**Aim of the exercise:**
Leaving out every picture, quote the data below exactly as it appears.

*** Available data

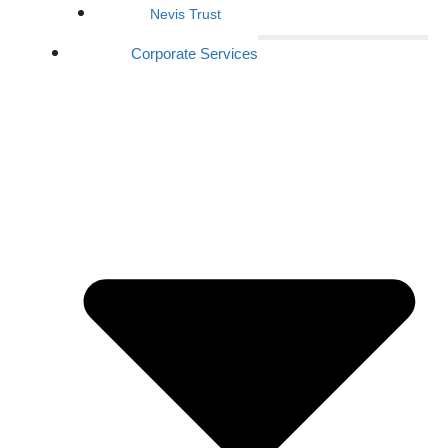
Nevis Trust
Corporate Services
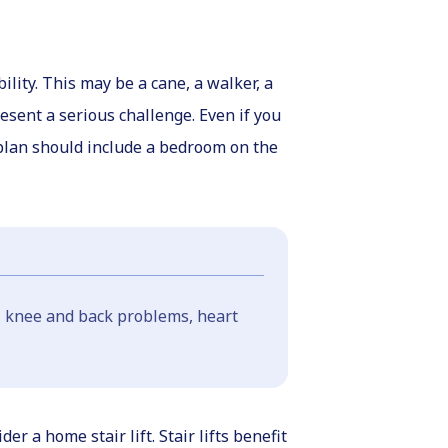
lity. This may be a cane, a walker, a
resent a serious challenge. Even if you
plan should include a bedroom on the
e, knee and back problems, heart
 a home stair lift. Stair lifts benefit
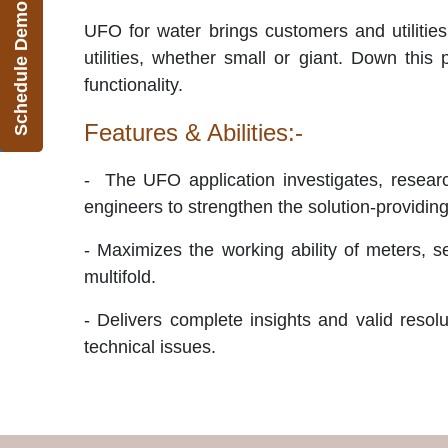
Schedule Demo
UFO for water brings customers and utilities
utilities, whether small or giant. Down this
functionality.
Features & Abilities:-
-
The UFO application investigates, researc
engineers to strengthen the solution-providin
- Maximizes the working ability of meters, s
multifold.
- Delivers complete insights and valid resol
technical issues.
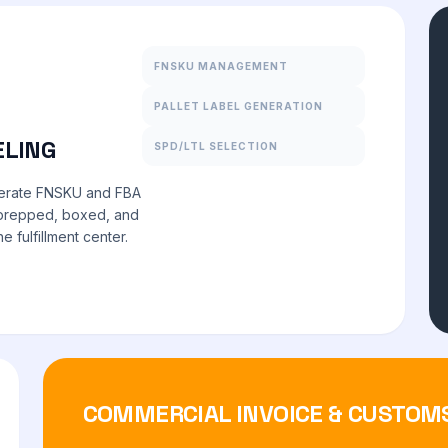
FNSKU MANAGEMENT
PALLET LABEL GENERATION
ELING
SPD/LTL SELECTION
nerate FNSKU and FBA
y prepped, boxed, and
 fulfillment center.
COMMERCIAL INVOICE & CUSTOM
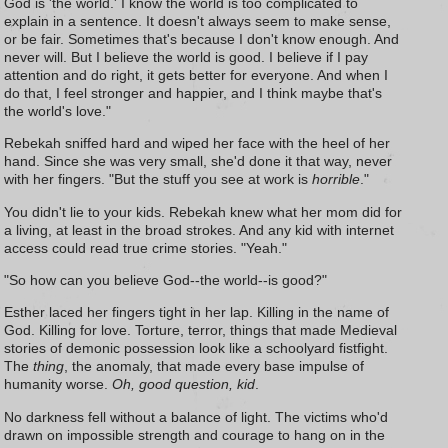
God is 'the world.' I know the world is too complicated to
explain in a sentence. It doesn't always seem to make sense,
or be fair. Sometimes that's because I don't know enough. And
never will. But I believe the world is good. I believe if I pay
attention and do right, it gets better for everyone. And when I
do that, I feel stronger and happier, and I think maybe that's
the world's love."
Rebekah sniffed hard and wiped her face with the heel of her
hand. Since she was very small, she'd done it that way, never
with her fingers. "But the stuff you see at work is
horrible
."
You didn't lie to your kids. Rebekah knew what her mom did for
a living, at least in the broad strokes. And any kid with internet
access could read true crime stories. "Yeah."
"So how can you believe God--the world--is good?"
Esther laced her fingers tight in her lap. Killing in the name of
God. Killing for love. Torture, terror, things that made Medieval
stories of demonic possession look like a schoolyard fistfight.
The
thing
, the anomaly, that made every base impulse of
humanity worse.
Oh, good question, kid
.
No darkness fell without a balance of light. The victims who'd
drawn on impossible strength and courage to hang on in the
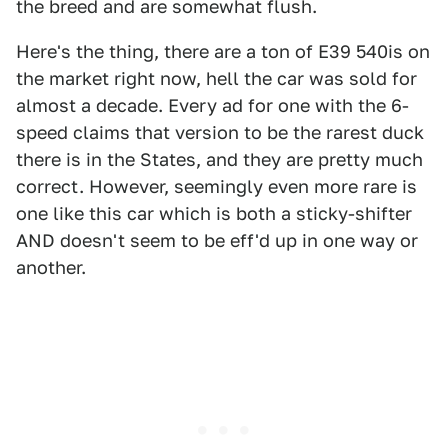
the breed and are somewhat flush.
Here's the thing, there are a ton of E39 540is on
the market right now, hell the car was sold for
almost a decade. Every ad for one with the 6-
speed claims that version to be the rarest duck
there is in the States, and they are pretty much
correct. However, seemingly even more rare is
one like this car which is both a sticky-shifter
AND doesn't seem to be eff'd up in one way or
another.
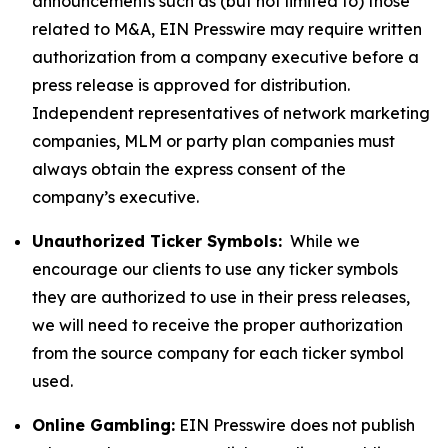
announcements such as (but not limited to) those
related to M&A, EIN Presswire may require written
authorization from a company executive before a
press release is approved for distribution.
Independent representatives of network marketing
companies, MLM or party plan companies must
always obtain the express consent of the
company’s executive.
Unauthorized Ticker Symbols:
While we
encourage our clients to use any ticker symbols
they are authorized to use in their press releases,
we will need to receive the proper authorization
from the source company for each ticker symbol
used.
Online Gambling:
EIN Presswire does not publish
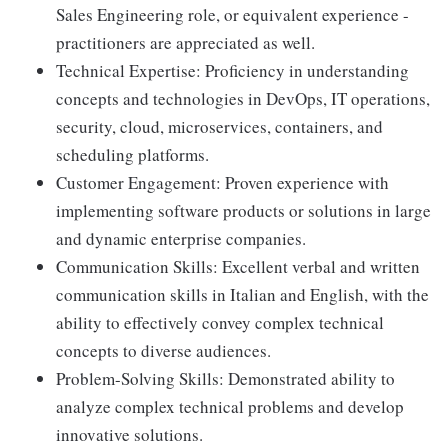
Sales Engineering role, or equivalent experience -
practitioners are appreciated as well.
Technical Expertise: Proficiency in understanding
concepts and technologies in DevOps, IT operations,
security, cloud, microservices, containers, and
scheduling platforms.
Customer Engagement: Proven experience with
implementing software products or solutions in large
and dynamic enterprise companies.
Communication Skills: Excellent verbal and written
communication skills in Italian and English, with the
ability to effectively convey complex technical
concepts to diverse audiences.
Problem-Solving Skills: Demonstrated ability to
analyze complex technical problems and develop
innovative solutions.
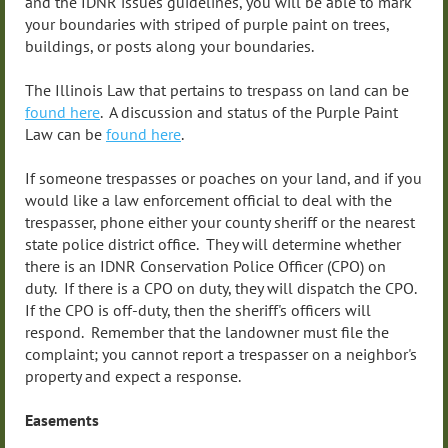
and the IDNR issues guidelines, you will be able to mark
your boundaries with striped of purple paint on trees,
buildings, or posts along your boundaries.
The Illinois Law that pertains to trespass on land can be
found here
. A discussion and status of the Purple Paint
Law can be
found here
.
If someone trespasses or poaches on your land, and if you
would like a law enforcement official to deal with the
trespasser, phone either your county sheriff or the nearest
state police district office. They will determine whether
there is an IDNR Conservation Police Officer (CPO) on
duty. If there is a CPO on duty, they will dispatch the CPO.
If the CPO is off-duty, then the sheriff's officers will
respond. Remember that the landowner must file the
complaint; you cannot report a trespasser on a neighbor's
property and expect a response.
Easements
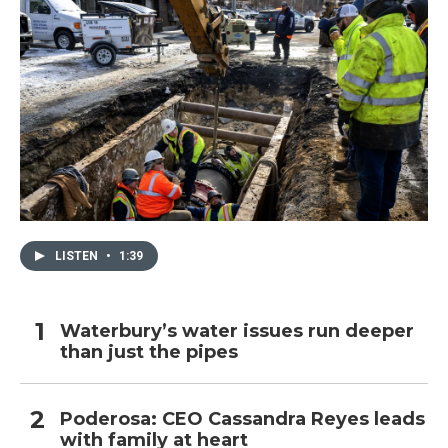
LISTEN
•
1:39
Waterbury’s water issues run deeper
than just the pipes
Poderosa: CEO Cassandra Reyes leads
with family at heart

******

**Expected answer:**
Nevis Trust
Corporate Services
lity. This may be a cane, a walker, a
resent a serious challenge. Even if you
plan should include a bedroom on the
e, knee and back problems, heart
 a home stair lift. Stair lifts benefit
Schedule Demo
UFO for water brings customers and utilities
utilities, whether small or giant. Down this
functionality.
Features & Abilities:-
-
The UFO application investigates, researc
engineers to strengthen the solution-providin
- Maximizes the working ability of meters, s
multifold.
- Delivers complete insights and valid resol
technical issues.
FNSKU MANAGEMENT
PALLET LABEL GENERATION
ELING
SPD/LTL SELECTION
nerate FNSKU and FBA
y prepped, boxed, and
 fulfillment center.
COMMERCIAL INVOICE & CUSTOM
God is 'the world.' I know the world is too complicated to
explain in a sentence. It doesn't always seem to make sense,
or be fair. Sometimes that's because I don't know enough. And
never will. But I believe the world is good. I believe if I pay
attention and do right, it gets better for everyone. And when I
do that, I feel stronger and happier, and I think maybe that's
the world's love."
Rebekah sniffed hard and wiped her face with the heel of her
hand. Since she was very small, she'd done it that way, never
with her fingers. "But the stuff you see at work is
horrible
."
You didn't lie to your kids. Rebekah knew what her mom did for
a living, at least in the broad strokes. And any kid with internet
access could read true crime stories. "Yeah."
"So how can you believe God--the world--is good?"
Esther laced her fingers tight in her lap. Killing in the name of
God. Killing for love. Torture, terror, things that made Medieval
stories of demonic possession look like a schoolyard fistfight.
The
thing
, the anomaly, that made every base impulse of
humanity worse.
Oh, good question, kid
.
No darkness fell without a balance of light. The victims who'd
drawn on impossible strength and courage to hang on in the
the breed and are somewhat flush.
Here's the thing, there are a ton of E39 540is on
the market right now, hell the car was sold for
almost a decade. Every ad for one with the 6-
speed claims that version to be the rarest duck
there is in the States, and they are pretty much
correct. However, seemingly even more rare is
one like this car which is both a sticky-shifter
AND doesn't seem to be eff'd up in one way or
another.
announcements such as (but not limited to) those
related to M&A, EIN Presswire may require written
authorization from a company executive before a
press release is approved for distribution.
Independent representatives of network marketing
companies, MLM or party plan companies must
always obtain the express consent of the
company’s executive.
Unauthorized Ticker Symbols:
While we
encourage our clients to use any ticker symbols
they are authorized to use in their press releases,
we will need to receive the proper authorization
from the source company for each ticker symbol
used.
Online Gambling:
EIN Presswire does not publish
Sales Engineering role, or equivalent experience -
practitioners are appreciated as well.
Technical Expertise: Proficiency in understanding
concepts and technologies in DevOps, IT operations,
security, cloud, microservices, containers, and
scheduling platforms.
Customer Engagement: Proven experience with
implementing software products or solutions in large
and dynamic enterprise companies.
Communication Skills: Excellent verbal and written
communication skills in Italian and English, with the
ability to effectively convey complex technical
concepts to diverse audiences.
Problem-Solving Skills: Demonstrated ability to
analyze complex technical problems and develop
innovative solutions.
and the IDNR issues guidelines, you will be able to mark
your boundaries with striped of purple paint on trees,
buildings, or posts along your boundaries.
The Illinois Law that pertains to trespass on land can be
found here
. A discussion and status of the Purple Paint
Law can be
found here
.
If someone trespasses or poaches on your land, and if you
would like a law enforcement official to deal with the
trespasser, phone either your county sheriff or the nearest
state police district office. They will determine whether
there is an IDNR Conservation Police Officer (CPO) on
duty. If there is a CPO on duty, they will dispatch the CPO.
If the CPO is off-duty, then the sheriff's officers will
respond. Remember that the landowner must file the
complaint; you cannot report a trespasser on a neighbor's
property and expect a response.
Easements
LISTEN
•
1:39
Waterbury’s water issues run deeper
than just the pipes
Poderosa: CEO Cassandra Reyes leads
with family at heart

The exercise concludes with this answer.